In its latest quarterly filing with the Securities and Exchange Commission, the San Francisco bank acknowledged that a review of accounts created as far back as 2009 “may lead to a significant increase in the identified number of potentially unauthorized accounts.”
The bank’s only estimate of the number of accounts that may have been created without customers’ consent is 2.1 million, a number released last September when Wells Fargo agreed to pay $185 million to regulators over the practice.
But that number was based on a review of accounts created between mid-2011 and mid-2015, and the bank had pledged to expand that review to go back to 2009 and forward to mid-2016. That review is now wrapping up, prompting the announcement that the number of potentially unauthorized accounts may grow.
The bank this spring acknowledged that unauthorized accounts may have been created as long ago as 2002, but it is not conducting an active inquiry that goes back that far. However, attorneys who negotiated a $142-million class-action settlement with the bank over the practice estimated several months ago that the total number of unauthorized accounts created over the past 15 years may be more like 3.5 million.
Even so, the bank said it was increasing its potential losses related to various legal proceedings and investigations to $3.3 billion — up from $2 billion in its last quarterly filing.
On a conference call with investors last month, Wells Fargo Chief Financial Officer John Shrewsberry said the bank was increasing the figure because of a “variety of matters,” including an ongoing investigation by the Department of Justice and several state agencies into mortgage practices.
The bank on Friday put one legal matter to rest, announcing a $108-million payment to the federal government to settle decade-old allegations that it charged improper fees on home loans to veterans — and improperly collected government payments when some of those loans went bad.
“Wells Fargo decided to mount a ‘Stalingrad defense,’ denying the undeniable, and fought for almost five years after the other banks settled,” said James Butler, one of the attorneys for the mortgage brokers.

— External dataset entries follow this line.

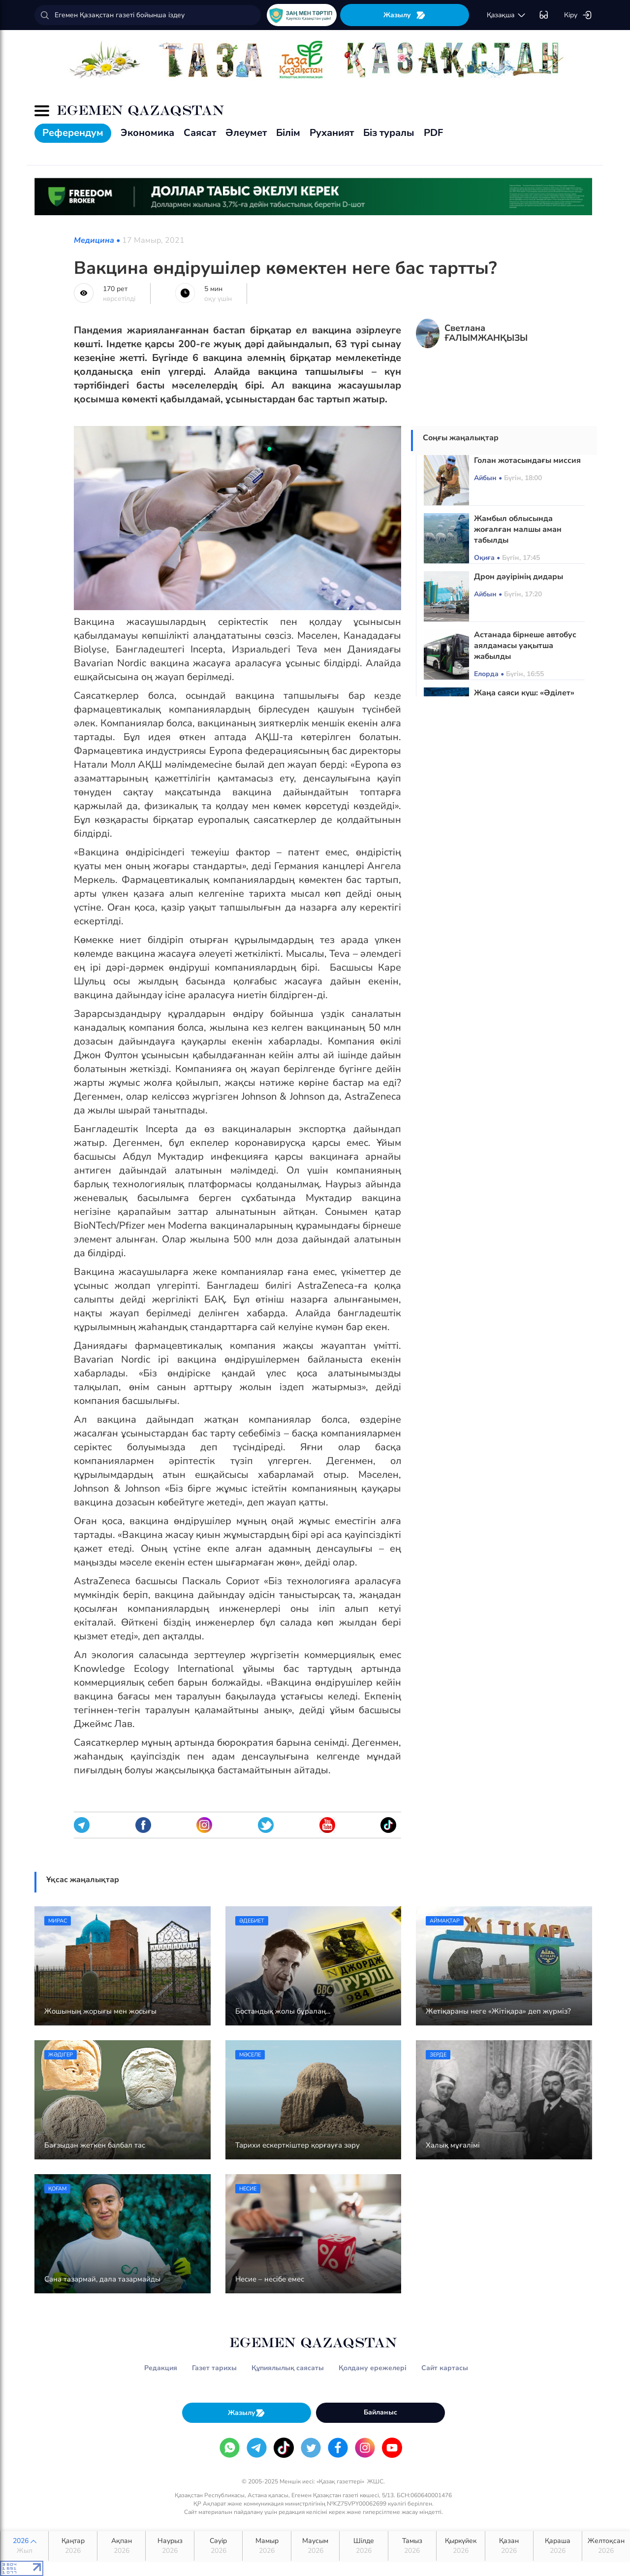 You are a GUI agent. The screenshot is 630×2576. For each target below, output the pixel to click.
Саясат (200, 132)
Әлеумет (246, 132)
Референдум (72, 132)
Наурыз (170, 2546)
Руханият (332, 132)
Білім (288, 132)
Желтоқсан (606, 2546)
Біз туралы (388, 132)
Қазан (509, 2546)
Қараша (557, 2546)
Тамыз (412, 2546)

Butler’s clients alleged that Wells Fargo charged improper fees to veterans who took out government-backed mortgage refinancing loans. Those fees should have nullified the government guarantee behind the loans, but the bank still collected guarantee payments on loans that went bad, the brokers claimed.
Wells Fargo did not admit to any of the allegations. In a statement announcing the deal, Wells Fargo Chief Executive Tim Sloan noted the bank previously settled a suit brought by veterans, agreeing to compensate them for any improper fees they may have paid.
“Settling this longstanding lawsuit allows us to put the matter behind us and continue to focus on serving customers and rebuilding trust with our stakeholders,” Sloan said in Friday’s statement.
The company also acknowledged Friday that it is under investigation by the Consumer Financial Protection Bureau over allegations that it improperly charged mortgage borrowers for fees that the bank should have covered.
Reports surfaced early this year that the bank, and offices in Southern California in particular, would force borrowers to pay fees associated with delays in mortgage applications, even when the delays were the bank’s fault. Last month, a former mortgage banker in Beverly Hills sued the bank, saying he was fired for reporting that practice.
Bank spokesman Kurt Schroeder said the bank is reviewing its practices related to those fees, called rate-lock extension fees.
Wells Fargo shares fell 1% to close at $52.84 Friday. Bank stocks generally were higher for the day, with the benchmark KBW-Nasdaq bank index climbing 1%.